Jannis esbozó su melancólica sonrisa, que siempre me incomodaba un poco. Me temía que seguía enamorado de mí en secreto, como en el colegio. El día que murió mi madre me dio un ataque de llanto en sus brazos. Y cuando por fin corrieron las últimas lágrimas por mis mejillas, me las quitó besándome con ternura. Pero yo no le devolví el beso, porque entonces estaba con Tom, campeón mundial de la empatía. Desde que lo rechacé esa vez, Jannis no había vuelto a hacer ningún avance.
—Nos vemos —dije, y me di la vuelta para marcharme y, como tantas otras veces, hice a un lado la idea de que aún pudiera sentir algo por mí. Porque si de verdad me quería, le haría daño, puesto que yo no lo quería a él. Y esa idea era sencillamente insoportable. Jannis era la única persona del mundo a la que no quería hacer daño nunca.[2] [3]

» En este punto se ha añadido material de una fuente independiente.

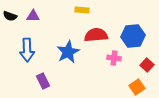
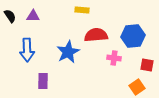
black semicircle: rotated 144 degrees counterclockwise
red square: rotated 32 degrees counterclockwise
purple rectangle: rotated 28 degrees clockwise
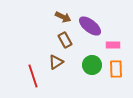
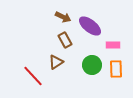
red line: rotated 25 degrees counterclockwise
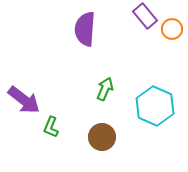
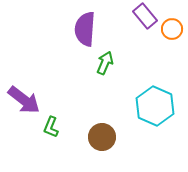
green arrow: moved 26 px up
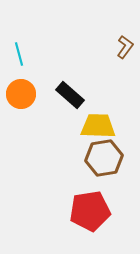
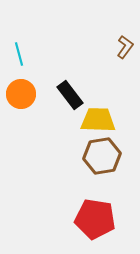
black rectangle: rotated 12 degrees clockwise
yellow trapezoid: moved 6 px up
brown hexagon: moved 2 px left, 2 px up
red pentagon: moved 5 px right, 8 px down; rotated 18 degrees clockwise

Bajé la escalera de nuestro antiguo edificio berlinés a la velocidad del rayo, salí corriendo por la puerta y me subí a toda prisa a mi viejo Volkswagen escarabajo, que había conocido tiempos mejores. Y también había pasado hacía mucho la última ITV. Pero funcionaba. Y ¿qué más daba si tenía rota una de las luces largas?

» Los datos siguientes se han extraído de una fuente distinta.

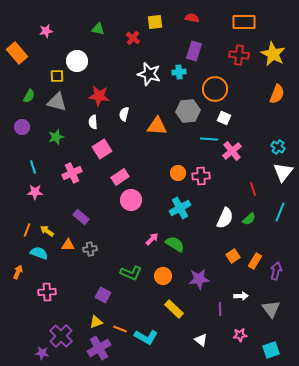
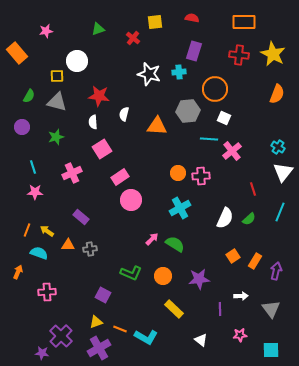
green triangle at (98, 29): rotated 32 degrees counterclockwise
cyan square at (271, 350): rotated 18 degrees clockwise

Atravesé zumbando un Berlín que no dejaba nunca de fascinarme. Se respiraba historia en todas partes; por desgracia una historia a menudo desagradable. Por ejemplo, Hitler seguía estando presente en cierto modo con monstruosidades arquitectónicas de piedra como el Ministerio de Hacienda. Cada vez que algo me recordaba a Hitler, sentía que se confirmaba mi opinión de que Dios no existía. Si Dios existía, ¿por qué no dejó caer sobre Hitler mil kilos de pesados bombones de chocolate y merengue?
Mi madre intentó una y otra vez meterme a Dios en la cabeza, pero ya en la adolescencia era incapaz de imaginar que existiera un poder superior. Es algo que cuesta creer cuando tu madre está en el hospital con cáncer y tu padre anda por ahí magreándose con su Elseasesora. Poco antes de morir, mi madre se refugió de repente en el budismo, porque su enfermera, que era de la India, le habló maravillas de él. Pero a mí esa religión no me resultaba mucho menos absurda que la idea de que existiera un Dios. Que uno se reencarnaba en un animal si no había sido bueno... ¿Qué clase de lógica era ésa? ¿Cómo iba eso a hacer que una persona fuera mejor? Y si, en efecto, todos los hombres acababan siendo animales, ¿no sería preferible que todos nos volviéramos vegetarianos? No, lo de que había vida después de la muerte era una patraña. Lo único que había, garantizado, era la nada. Igual que antes de la vida. Si hubiese algo, lo más probable es que lo recordáramos.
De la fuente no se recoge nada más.